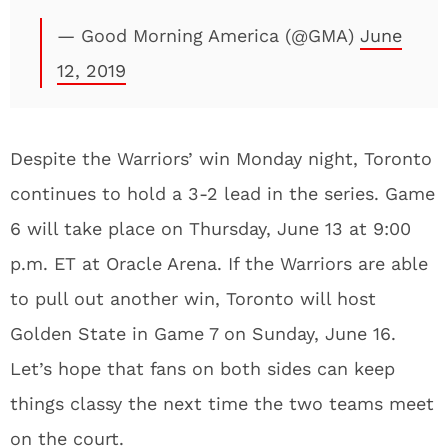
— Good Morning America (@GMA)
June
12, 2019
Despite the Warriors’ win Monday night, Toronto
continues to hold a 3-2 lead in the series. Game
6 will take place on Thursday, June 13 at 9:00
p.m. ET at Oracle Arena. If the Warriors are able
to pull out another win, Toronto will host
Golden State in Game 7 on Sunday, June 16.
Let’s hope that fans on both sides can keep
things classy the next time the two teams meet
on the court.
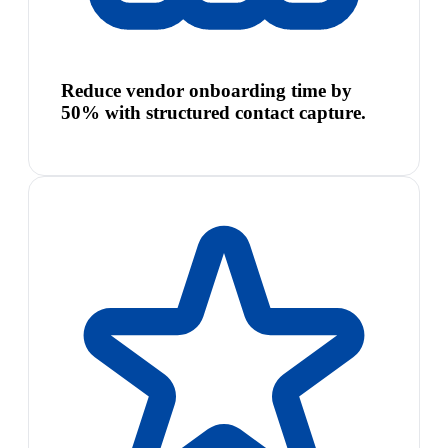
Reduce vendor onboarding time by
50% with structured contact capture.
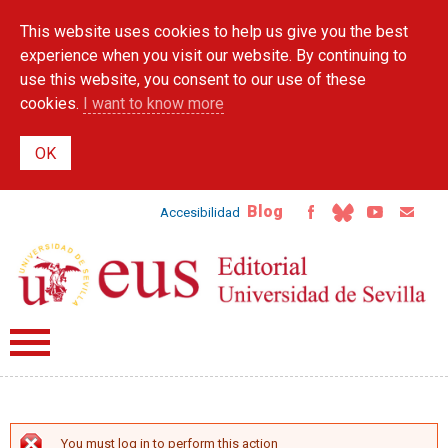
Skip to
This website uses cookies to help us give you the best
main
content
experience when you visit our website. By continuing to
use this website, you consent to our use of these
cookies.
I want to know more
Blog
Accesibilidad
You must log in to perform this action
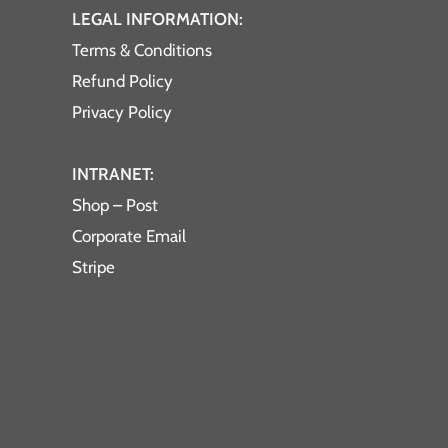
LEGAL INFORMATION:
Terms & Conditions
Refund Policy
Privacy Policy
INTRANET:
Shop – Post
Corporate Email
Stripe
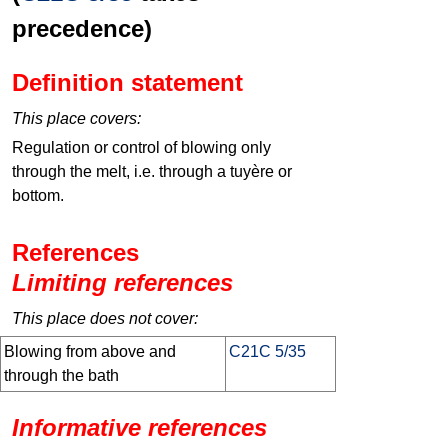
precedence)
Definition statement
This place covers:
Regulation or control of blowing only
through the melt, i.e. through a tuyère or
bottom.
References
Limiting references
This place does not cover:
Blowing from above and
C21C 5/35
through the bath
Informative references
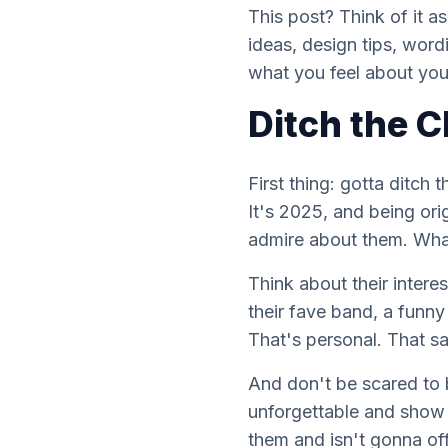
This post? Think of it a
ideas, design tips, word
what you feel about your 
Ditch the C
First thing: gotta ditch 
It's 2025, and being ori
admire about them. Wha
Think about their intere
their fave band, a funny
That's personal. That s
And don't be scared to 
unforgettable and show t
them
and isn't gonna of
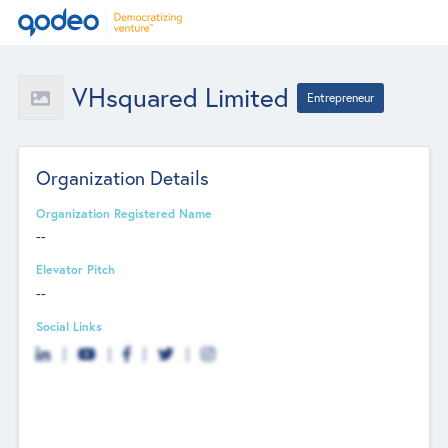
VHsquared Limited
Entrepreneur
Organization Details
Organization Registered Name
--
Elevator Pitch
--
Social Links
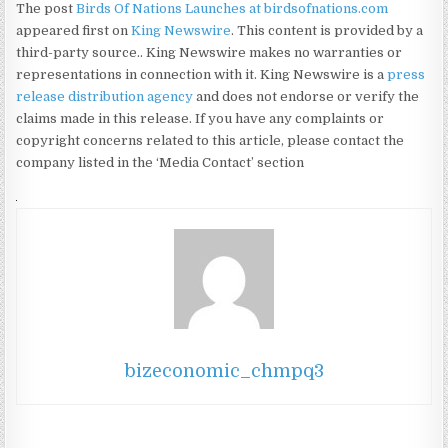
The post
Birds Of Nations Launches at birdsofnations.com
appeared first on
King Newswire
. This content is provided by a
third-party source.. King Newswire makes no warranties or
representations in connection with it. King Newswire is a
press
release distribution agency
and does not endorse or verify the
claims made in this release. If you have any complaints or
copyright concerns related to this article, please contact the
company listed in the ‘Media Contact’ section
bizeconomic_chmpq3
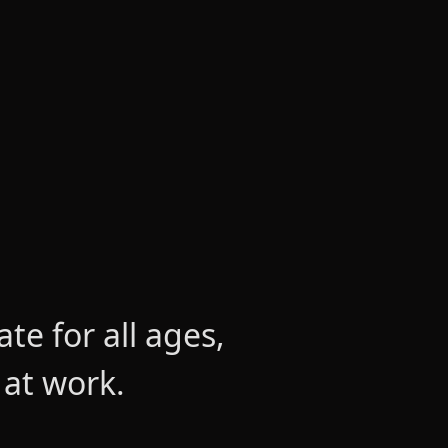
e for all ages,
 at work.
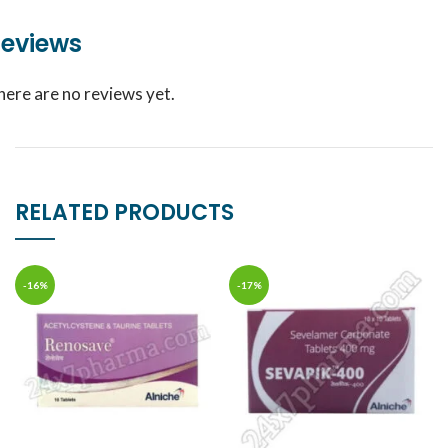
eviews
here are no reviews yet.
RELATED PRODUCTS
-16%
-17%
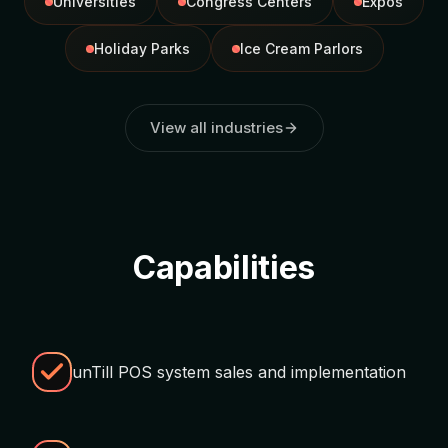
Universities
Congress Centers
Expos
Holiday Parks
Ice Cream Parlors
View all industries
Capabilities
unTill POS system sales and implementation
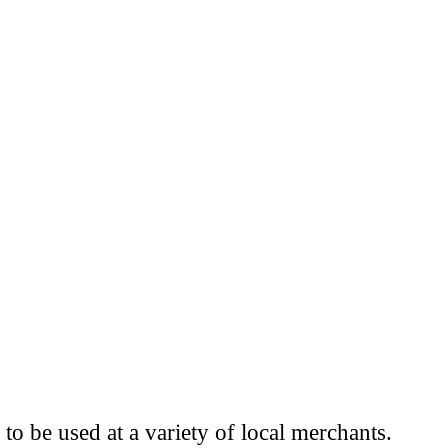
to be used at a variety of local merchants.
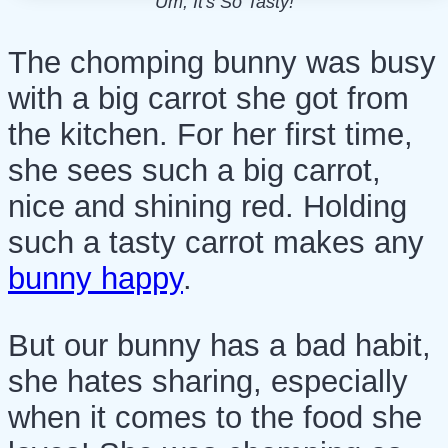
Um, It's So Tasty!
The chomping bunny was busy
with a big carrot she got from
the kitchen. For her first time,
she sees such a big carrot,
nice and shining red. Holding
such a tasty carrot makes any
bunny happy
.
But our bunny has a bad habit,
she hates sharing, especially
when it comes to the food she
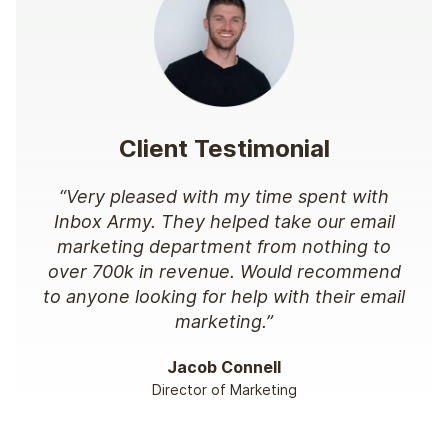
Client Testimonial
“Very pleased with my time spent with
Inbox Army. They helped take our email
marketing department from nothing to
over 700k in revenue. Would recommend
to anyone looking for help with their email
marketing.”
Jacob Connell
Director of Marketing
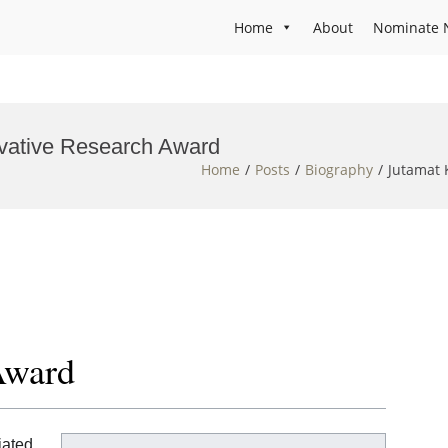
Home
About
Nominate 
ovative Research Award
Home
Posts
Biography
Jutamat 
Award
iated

· · ·

Would you repeat the complete listing exactly, excluding each picture it holds?

— Good Morning America (@GMA)
June
12, 2019
Despite the Warriors’ win Monday night, Toronto
continues to hold a 3-2 lead in the series. Game
6 will take place on Thursday, June 13 at 9:00
p.m. ET at Oracle Arena. If the Warriors are able
to pull out another win, Toronto will host
Golden State in Game 7 on Sunday, June 16.
Let’s hope that fans on both sides can keep
things classy the next time the two teams meet
on the court.
Reduce vendor onboarding time by
50% with structured contact capture.
Skip to
This website uses cookies to help us give you the best
main
content
experience when you visit our website. By continuing to
use this website, you consent to our use of these
cookies.
I want to know more
Blog
Accesibilidad
You must log in to perform this action
LEGAL INFORMATION:
Terms & Conditions
Refund Policy
Privacy Policy
INTRANET:
Shop – Post
Corporate Email
Stripe
precedence)
Definition statement
This place covers:
Regulation or control of blowing only
through the melt, i.e. through a tuyère or
bottom.
References
Limiting references
This place does not cover:
Blowing from above and
C21C 5/35
through the bath
Informative references
This post? Think of it a
ideas, design tips, word
what you feel about your 
Ditch the C
First thing: gotta ditch 
It's 2025, and being ori
admire about them. Wha
Think about their intere
their fave band, a funny
That's personal. That s
And don't be scared to 
unforgettable and show t
them
and isn't gonna of
VHsquared Limited
Entrepreneur
Organization Details
Organization Registered Name
--
Elevator Pitch
--
Social Links
The post
Birds Of Nations Launches at birdsofnations.com
appeared first on
King Newswire
. This content is provided by a
third-party source.. King Newswire makes no warranties or
representations in connection with it. King Newswire is a
press
release distribution agency
and does not endorse or verify the
claims made in this release. If you have any complaints or
copyright concerns related to this article, please contact the
company listed in the ‘Media Contact’ section
bizeconomic_chmpq3
e for all ages,
 at work.
eviews
here are no reviews yet.
RELATED PRODUCTS
-16%
-17%
Universities
Congress Centers
Expos
Holiday Parks
Ice Cream Parlors
View all industries
Capabilities
unTill POS system sales and implementation
to be used at a variety of local merchants.
Um, It's So Tasty!
The chomping bunny was busy
with a big carrot she got from
the kitchen. For her first time,
she sees such a big carrot,
nice and shining red. Holding
such a tasty carrot makes any
bunny happy
.
But our bunny has a bad habit,
she hates sharing, especially
when it comes to the food she
Client Testimonial
“Very pleased with my time spent with
Inbox Army. They helped take our email
marketing department from nothing to
over 700k in revenue. Would recommend
to anyone looking for help with their email
marketing.”
Jacob Connell
Director of Marketing
Home
About
Nominate 
ovative Research Award
Home
Posts
Biography
Jutamat 
Award
iated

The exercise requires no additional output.